Bernat Quintana (izquierda) y José María Pou, en una escen de Viejo amigo Cicerón.

 

 

En la obra abundan las escenas de carácter discursivo y algunos momentos en que surge la chispa viva del conflicto dramático, como cuando los estudiantes debaten sobre la legitimidad de las revueltas populares contra leyes pretendidamente injustas o la conveniencia de cambiar las leyes desde la ley.
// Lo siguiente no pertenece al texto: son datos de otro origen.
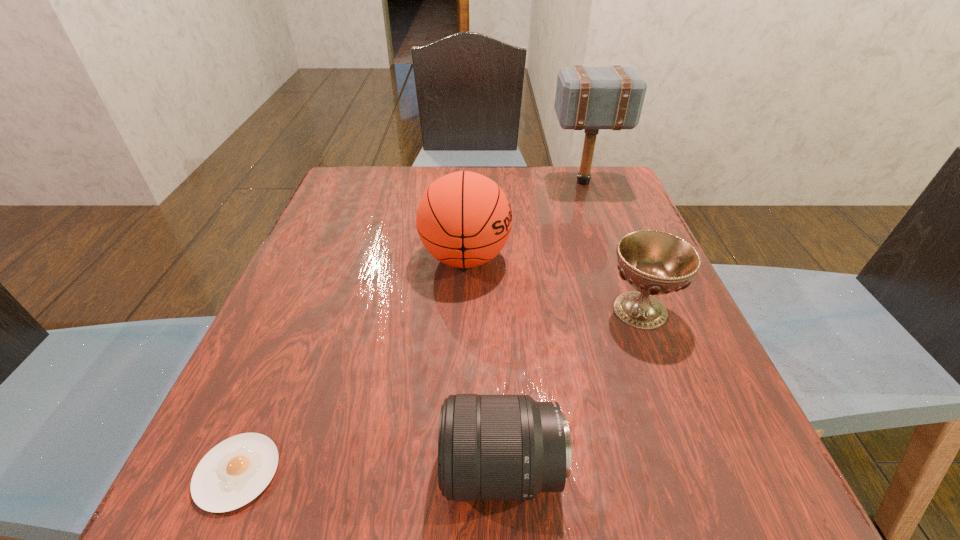 Locate an element on the screen. The image size is (960, 540). free space that is in between the chalice and the basketball is located at coordinates (553, 284).

Locate an element on the screen. The height and width of the screenshot is (540, 960). vacant area that lies between the fourth shortest object and the leftmost object is located at coordinates (351, 365).

The image size is (960, 540). Identify the location of vacant space that is in between the fourth shortest object and the mallet. (525, 220).

Image resolution: width=960 pixels, height=540 pixels. Find the location of `vacant area between the chalice and the telephoto lens`. vacant area between the chalice and the telephoto lens is located at coordinates (571, 390).

Identify the location of unoccupied area between the telephoto lens and the shortest object. This screenshot has width=960, height=540. (370, 471).

You are a GUI agent. You are given a task and a screenshot of the screen. Output one action in this format:
    pyautogui.click(x=<x>, y=<y>)
    Task: Click on the blank region between the chalice and the mallet
    Image resolution: width=960 pixels, height=540 pixels.
    Given the screenshot: What is the action you would take?
    pyautogui.click(x=612, y=246)

Locate an element on the screen. The image size is (960, 540). free spot between the farthest object and the telephoto lens is located at coordinates (543, 326).

Image resolution: width=960 pixels, height=540 pixels. Identify the location of vacant area that lies between the egg yolk and the chalice. (439, 391).

Find the location of a particular element. The width and height of the screenshot is (960, 540). vacant area that lies between the telephoto lens and the chalice is located at coordinates (571, 390).

Locate an element on the screen. The width and height of the screenshot is (960, 540). empty location between the chalice and the leftmost object is located at coordinates (439, 391). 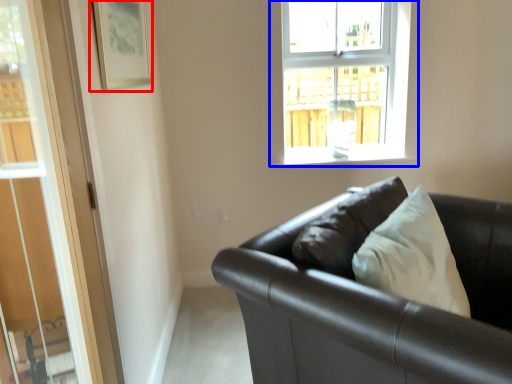 Question: Which point is closer to the camera, picture frame (highlighted by a red box) or window (highlighted by a blue box)?

Choices:
 (A) picture frame
 (B) window

Answer: (A) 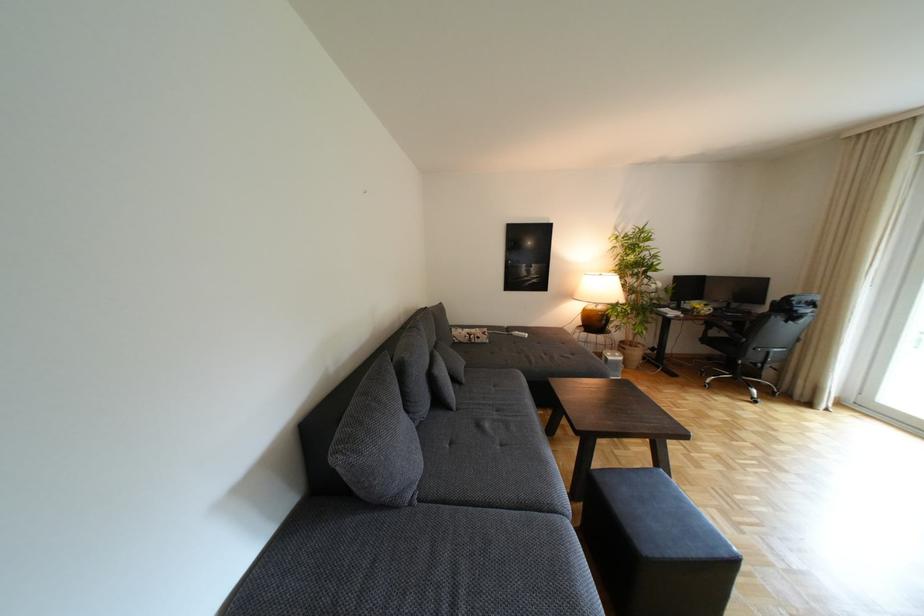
El texto abunda en la necesidad de conocer el pasado para prevenir el futuro y, empapado de esa actitud, hace que se transparenten sobre la falsilla de la antigua Roma cuestiones de ahora mismo que no parece necesario explicitar.

 

Mario Gas ha entendido y potencia en su cuidadosa puesta en escena ese juego triangular con un vértice principal y logra mantener prendida la atención del espectador de cabo a rabo de una función que desemboca en un inesperado, original y desenfadado desenlace metateatral, y contiene escenas de gran belleza, como la pesadilla en que, tras ver transfigurada en sacerdotisa a su hija muerta de sobreparto, a Cicerón se le aparecen, proyectados sobre los anaqueles de la biblioteca, como emanados del averno, los rostros de algunos de los personajes con los que se cruzó: Julio César (José Luis Alcobendas), Marco Antonio (Iván Benet), Octavio (Aleix Peña), Catilina (Xavier Ripoll) y Bruto (David Vert), que cuestionan su trayectoria y lo colocan frente al oscuro espejo de sí mismo.

 

José María Pou es un Marco Tulio Cicerón sobrado de recursos, muy seguro y que parece divertirse con un personaje a la medida de su talento, bien acompañado por Bernat Quintana y Miranda Gas, elocuentes y precisos ambos. Hermosa la rotunda escenografía libresca de Sebastià Brosa y magnífica la iluminación de Juanjo Llorens, impregnada de énfasis dramático.

 

Título: Viejo amigo Cicerón. Autor: Ernesto Caballero. Dirección: Mario Gas. Escenografía: Sebastià Brosa. Iluminación: Juanjo Llorens. Vestuario: Antonio Belart. Espacio sonoro: Orestes Gas. Intérpretes: José María Pou, Bernat Quintana y Miranda Gas. Teatro Romano. 65 Festival Internacional de Teatro de Mérida. 3 de julio de 2019.